■ Extracted information:
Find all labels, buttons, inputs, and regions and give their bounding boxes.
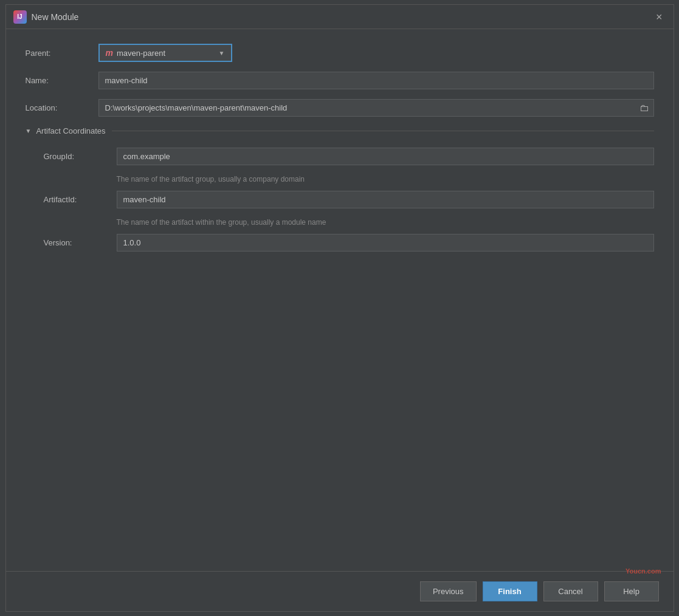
groupid-row: GroupId: [44,148,654,165]
version-row: Version: [44,234,654,252]
section-title: Artifact Coordinates [36,126,105,135]
location-input[interactable] [98,99,654,117]
artifactid-field [117,191,654,208]
dialog-content: Parent: m maven-parent ▼ Name: Location:… [6,29,674,571]
artifactid-row: ArtifactId: [44,191,654,208]
dialog-title: New Module [32,12,79,22]
parent-dropdown-value: maven-parent [117,49,165,58]
artifact-subsection: GroupId: The name of the artifact group,… [26,148,654,252]
artifactid-input[interactable] [117,191,654,208]
title-bar: IJ New Module × [6,5,674,29]
new-module-dialog: IJ New Module × Parent: m maven-parent ▼… [5,4,674,612]
artifactid-hint: The name of the artifact within the grou… [44,218,654,227]
groupid-label: GroupId: [44,152,117,161]
artifactid-label: ArtifactId: [44,195,117,204]
parent-dropdown[interactable]: m maven-parent ▼ [98,44,232,62]
cancel-button[interactable]: Cancel [543,581,598,601]
version-input[interactable] [117,234,654,252]
parent-row: Parent: m maven-parent ▼ [26,44,654,62]
browse-folder-button[interactable]: 🗀 [637,101,652,115]
title-bar-left: IJ New Module [13,10,79,24]
location-row: Location: 🗀 [26,99,654,117]
location-label: Location: [26,103,98,112]
watermark: Youcn.com [626,567,661,575]
previous-button[interactable]: Previous [420,581,477,601]
artifact-section-header: ▼ Artifact Coordinates [26,126,654,135]
section-divider [112,131,654,131]
close-button[interactable]: × [652,10,666,24]
finish-button[interactable]: Finish [483,581,537,601]
location-field: 🗀 [98,99,654,117]
maven-icon: m [106,48,113,58]
dialog-footer: Previous Finish Cancel Help [6,571,674,611]
collapse-arrow-icon[interactable]: ▼ [26,128,32,134]
dropdown-arrow-icon: ▼ [219,50,225,56]
name-label: Name: [26,76,98,85]
groupid-hint: The name of the artifact group, usually … [44,175,654,183]
name-field [98,72,654,89]
parent-field: m maven-parent ▼ [98,44,654,62]
help-button[interactable]: Help [604,581,659,601]
version-label: Version: [44,238,117,247]
groupid-input[interactable] [117,148,654,165]
groupid-field [117,148,654,165]
version-field [117,234,654,252]
name-row: Name: [26,72,654,89]
app-icon: IJ [13,10,27,24]
parent-label: Parent: [26,49,98,58]
name-input[interactable] [98,72,654,89]
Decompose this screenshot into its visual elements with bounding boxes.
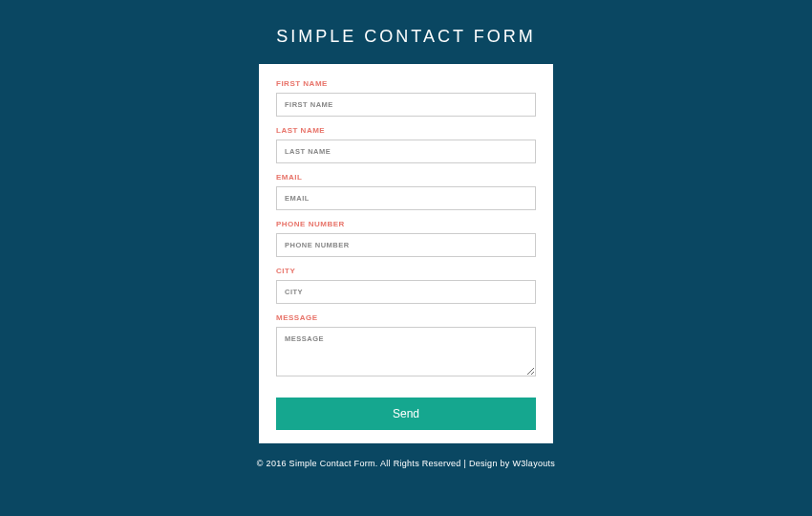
footer-prefix: © 2016 Simple Contact Form. All Rights R… bbox=[257, 459, 513, 468]
phone-input[interactable] bbox=[276, 233, 536, 257]
send-button[interactable]: Send bbox=[276, 398, 536, 430]
email-group: EMAIL bbox=[276, 173, 536, 210]
email-label: EMAIL bbox=[276, 173, 536, 182]
city-group: CITY bbox=[276, 267, 536, 304]
message-group: MESSAGE bbox=[276, 313, 536, 380]
message-label: MESSAGE bbox=[276, 313, 536, 322]
message-textarea[interactable] bbox=[276, 327, 536, 376]
contact-form-card: FIRST NAME LAST NAME EMAIL PHONE NUMBER … bbox=[259, 64, 553, 443]
phone-group: PHONE NUMBER bbox=[276, 220, 536, 257]
last-name-label: LAST NAME bbox=[276, 126, 536, 135]
first-name-group: FIRST NAME bbox=[276, 79, 536, 117]
city-input[interactable] bbox=[276, 280, 536, 304]
footer-text: © 2016 Simple Contact Form. All Rights R… bbox=[257, 459, 555, 468]
email-input[interactable] bbox=[276, 186, 536, 210]
phone-label: PHONE NUMBER bbox=[276, 220, 536, 228]
first-name-input[interactable] bbox=[276, 93, 536, 117]
last-name-group: LAST NAME bbox=[276, 126, 536, 163]
first-name-label: FIRST NAME bbox=[276, 79, 536, 88]
footer-link[interactable]: W3layouts bbox=[512, 459, 555, 468]
page-title: SIMPLE CONTACT FORM bbox=[276, 27, 535, 47]
city-label: CITY bbox=[276, 267, 536, 275]
last-name-input[interactable] bbox=[276, 140, 536, 163]
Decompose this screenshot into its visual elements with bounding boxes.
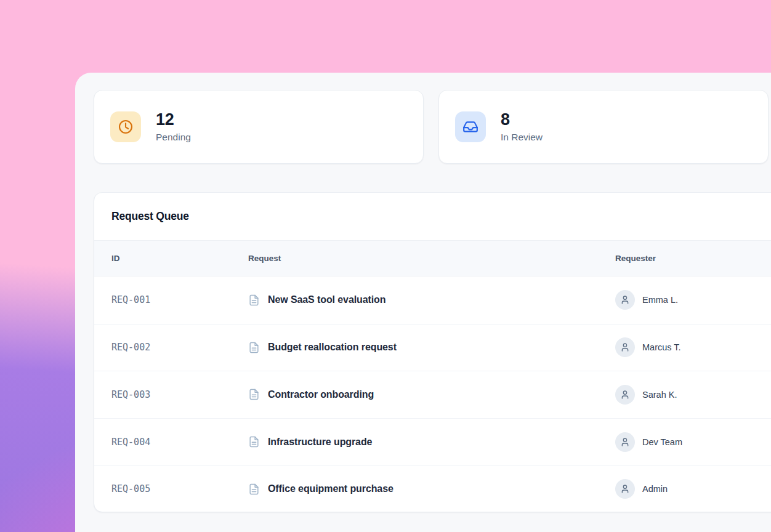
request-title: Infrastructure upgrade [268,437,372,448]
pending-label: Pending [156,132,191,143]
requester-name: Emma L. [642,295,678,305]
column-header-id: ID [111,254,248,263]
request-id: REQ-002 [111,342,248,353]
table-row[interactable]: REQ-004 Infrastructure upgrade Dev Team [94,418,771,465]
pending-count: 12 [156,111,191,129]
clock-icon [110,111,141,142]
requester-name: Marcus T. [642,342,681,352]
user-icon [615,479,635,499]
request-title: Budget reallocation request [268,342,397,353]
table-title: Request Queue [94,193,771,241]
requester-name: Dev Team [642,437,682,447]
table-row[interactable]: REQ-001 New SaaS tool evaluation Emma L. [94,276,771,324]
request-id: REQ-005 [111,483,248,494]
request-id: REQ-001 [111,294,248,305]
stat-card-in-review: 8 In Review [438,90,769,164]
table-row[interactable]: REQ-005 Office equipment purchase Admin [94,465,771,512]
file-text-icon [248,294,260,306]
stat-text: 8 In Review [501,111,543,143]
request-title: Contractor onboarding [268,389,374,400]
requester-name: Admin [642,484,668,494]
user-icon [615,432,635,452]
table-row[interactable]: REQ-002 Budget reallocation request Marc… [94,324,771,371]
request-title: New SaaS tool evaluation [268,294,386,305]
in-review-count: 8 [501,111,543,129]
table-header: ID Request Requester [94,241,771,276]
table-body: REQ-001 New SaaS tool evaluation Emma L. [94,276,771,512]
user-icon [615,290,635,310]
request-queue-card: Request Queue ID Request Requester REQ-0… [94,192,771,512]
dashboard-panel: 12 Pending 8 In Review Request Queue ID … [75,73,771,532]
stat-card-pending: 12 Pending [94,90,424,164]
file-text-icon [248,342,260,353]
request-id: REQ-004 [111,437,248,448]
file-text-icon [248,389,260,400]
requester-name: Sarah K. [642,390,677,400]
user-icon [615,337,635,357]
stat-text: 12 Pending [156,111,191,143]
user-icon [615,385,635,405]
in-review-label: In Review [501,132,543,143]
request-id: REQ-003 [111,389,248,400]
stats-row: 12 Pending 8 In Review [94,90,771,164]
inbox-icon [455,111,486,142]
table-row[interactable]: REQ-003 Contractor onboarding Sarah K. [94,371,771,418]
request-title: Office equipment purchase [268,483,394,494]
file-text-icon [248,483,260,495]
column-header-requester: Requester [615,254,771,263]
file-text-icon [248,436,260,448]
column-header-request: Request [248,254,615,263]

■ Your task: Reproduce the material exactly; omit the pictures.

■ Your response:
Find all labels, buttons, inputs, and regions and give their bounding boxes.
groupid-row: GroupId: [44,148,654,165]
version-row: Version: [44,234,654,252]
section-title: Artifact Coordinates [36,126,105,135]
location-input[interactable] [98,99,654,117]
artifactid-field [117,191,654,208]
dialog-content: Parent: m maven-parent ▼ Name: Location:… [6,29,674,571]
artifactid-row: ArtifactId: [44,191,654,208]
dialog-title: New Module [32,12,79,22]
parent-dropdown-value: maven-parent [117,49,165,58]
artifact-subsection: GroupId: The name of the artifact group,… [26,148,654,252]
artifactid-input[interactable] [117,191,654,208]
title-bar: IJ New Module × [6,5,674,29]
new-module-dialog: IJ New Module × Parent: m maven-parent ▼… [5,4,674,612]
artifactid-hint: The name of the artifact within the grou… [44,218,654,227]
groupid-label: GroupId: [44,152,117,161]
artifactid-label: ArtifactId: [44,195,117,204]
parent-dropdown[interactable]: m maven-parent ▼ [98,44,232,62]
cancel-button[interactable]: Cancel [543,581,598,601]
version-input[interactable] [117,234,654,252]
parent-row: Parent: m maven-parent ▼ [26,44,654,62]
browse-folder-button[interactable]: 🗀 [637,101,652,115]
title-bar-left: IJ New Module [13,10,79,24]
location-row: Location: 🗀 [26,99,654,117]
location-label: Location: [26,103,98,112]
watermark: Youcn.com [626,567,661,575]
previous-button[interactable]: Previous [420,581,477,601]
artifact-section-header: ▼ Artifact Coordinates [26,126,654,135]
section-divider [112,131,654,131]
close-button[interactable]: × [652,10,666,24]
finish-button[interactable]: Finish [483,581,537,601]
location-field: 🗀 [98,99,654,117]
maven-icon: m [106,48,113,58]
dialog-footer: Previous Finish Cancel Help [6,571,674,611]
collapse-arrow-icon[interactable]: ▼ [26,128,32,134]
dropdown-arrow-icon: ▼ [219,50,225,56]
name-label: Name: [26,76,98,85]
groupid-hint: The name of the artifact group, usually … [44,175,654,183]
name-field [98,72,654,89]
parent-field: m maven-parent ▼ [98,44,654,62]
help-button[interactable]: Help [604,581,659,601]
version-label: Version: [44,238,117,247]
groupid-input[interactable] [117,148,654,165]
groupid-field [117,148,654,165]
version-field [117,234,654,252]
name-row: Name: [26,72,654,89]
app-icon: IJ [13,10,27,24]
parent-label: Parent: [26,49,98,58]
name-input[interactable] [98,72,654,89]
Decompose this screenshot into its visual elements with bounding boxes.
footer-prefix: © 2016 Simple Contact Form. All Rights R… bbox=[257, 459, 513, 468]
phone-input[interactable] bbox=[276, 233, 536, 257]
send-button[interactable]: Send bbox=[276, 398, 536, 430]
email-group: EMAIL bbox=[276, 173, 536, 210]
email-label: EMAIL bbox=[276, 173, 536, 182]
city-group: CITY bbox=[276, 267, 536, 304]
message-group: MESSAGE bbox=[276, 313, 536, 380]
message-label: MESSAGE bbox=[276, 313, 536, 322]
message-textarea[interactable] bbox=[276, 327, 536, 376]
contact-form-card: FIRST NAME LAST NAME EMAIL PHONE NUMBER … bbox=[259, 64, 553, 443]
phone-group: PHONE NUMBER bbox=[276, 220, 536, 257]
last-name-label: LAST NAME bbox=[276, 126, 536, 135]
first-name-group: FIRST NAME bbox=[276, 79, 536, 117]
city-input[interactable] bbox=[276, 280, 536, 304]
footer-text: © 2016 Simple Contact Form. All Rights R… bbox=[257, 459, 555, 468]
email-input[interactable] bbox=[276, 186, 536, 210]
phone-label: PHONE NUMBER bbox=[276, 220, 536, 228]
first-name-input[interactable] bbox=[276, 93, 536, 117]
last-name-group: LAST NAME bbox=[276, 126, 536, 163]
first-name-label: FIRST NAME bbox=[276, 79, 536, 88]
footer-link[interactable]: W3layouts bbox=[512, 459, 555, 468]
page-title: SIMPLE CONTACT FORM bbox=[276, 27, 535, 47]
city-label: CITY bbox=[276, 267, 536, 275]
last-name-input[interactable] bbox=[276, 140, 536, 163]
Decompose this screenshot into its visual elements with bounding boxes.
request-title: Infrastructure upgrade [268,437,372,448]
pending-label: Pending [156,132,191,143]
requester-name: Emma L. [642,295,678,305]
column-header-id: ID [111,254,248,263]
request-id: REQ-002 [111,342,248,353]
table-row[interactable]: REQ-004 Infrastructure upgrade Dev Team [94,418,771,465]
pending-count: 12 [156,111,191,129]
clock-icon [110,111,141,142]
requester-name: Marcus T. [642,342,681,352]
user-icon [615,479,635,499]
request-title: Budget reallocation request [268,342,397,353]
table-title: Request Queue [94,193,771,241]
requester-name: Dev Team [642,437,682,447]
table-row[interactable]: REQ-001 New SaaS tool evaluation Emma L. [94,276,771,324]
request-id: REQ-005 [111,483,248,494]
request-id: REQ-001 [111,294,248,305]
stat-card-in-review: 8 In Review [438,90,769,164]
table-row[interactable]: REQ-005 Office equipment purchase Admin [94,465,771,512]
file-text-icon [248,294,260,306]
stat-text: 8 In Review [501,111,543,143]
request-title: Contractor onboarding [268,389,374,400]
requester-name: Admin [642,484,668,494]
user-icon [615,432,635,452]
table-row[interactable]: REQ-002 Budget reallocation request Marc… [94,324,771,371]
request-title: New SaaS tool evaluation [268,294,386,305]
in-review-count: 8 [501,111,543,129]
table-header: ID Request Requester [94,241,771,276]
table-body: REQ-001 New SaaS tool evaluation Emma L. [94,276,771,512]
user-icon [615,290,635,310]
request-queue-card: Request Queue ID Request Requester REQ-0… [94,192,771,512]
dashboard-panel: 12 Pending 8 In Review Request Queue ID … [75,73,771,532]
stat-card-pending: 12 Pending [94,90,424,164]
file-text-icon [248,342,260,353]
request-id: REQ-004 [111,437,248,448]
file-text-icon [248,389,260,400]
requester-name: Sarah K. [642,390,677,400]
user-icon [615,337,635,357]
stat-text: 12 Pending [156,111,191,143]
user-icon [615,385,635,405]
in-review-label: In Review [501,132,543,143]
request-id: REQ-003 [111,389,248,400]
stats-row: 12 Pending 8 In Review [94,90,771,164]
inbox-icon [455,111,486,142]
table-row[interactable]: REQ-003 Contractor onboarding Sarah K. [94,371,771,418]
request-title: Office equipment purchase [268,483,394,494]
file-text-icon [248,483,260,495]
column-header-requester: Requester [615,254,771,263]
file-text-icon [248,436,260,448]
column-header-request: Request [248,254,615,263]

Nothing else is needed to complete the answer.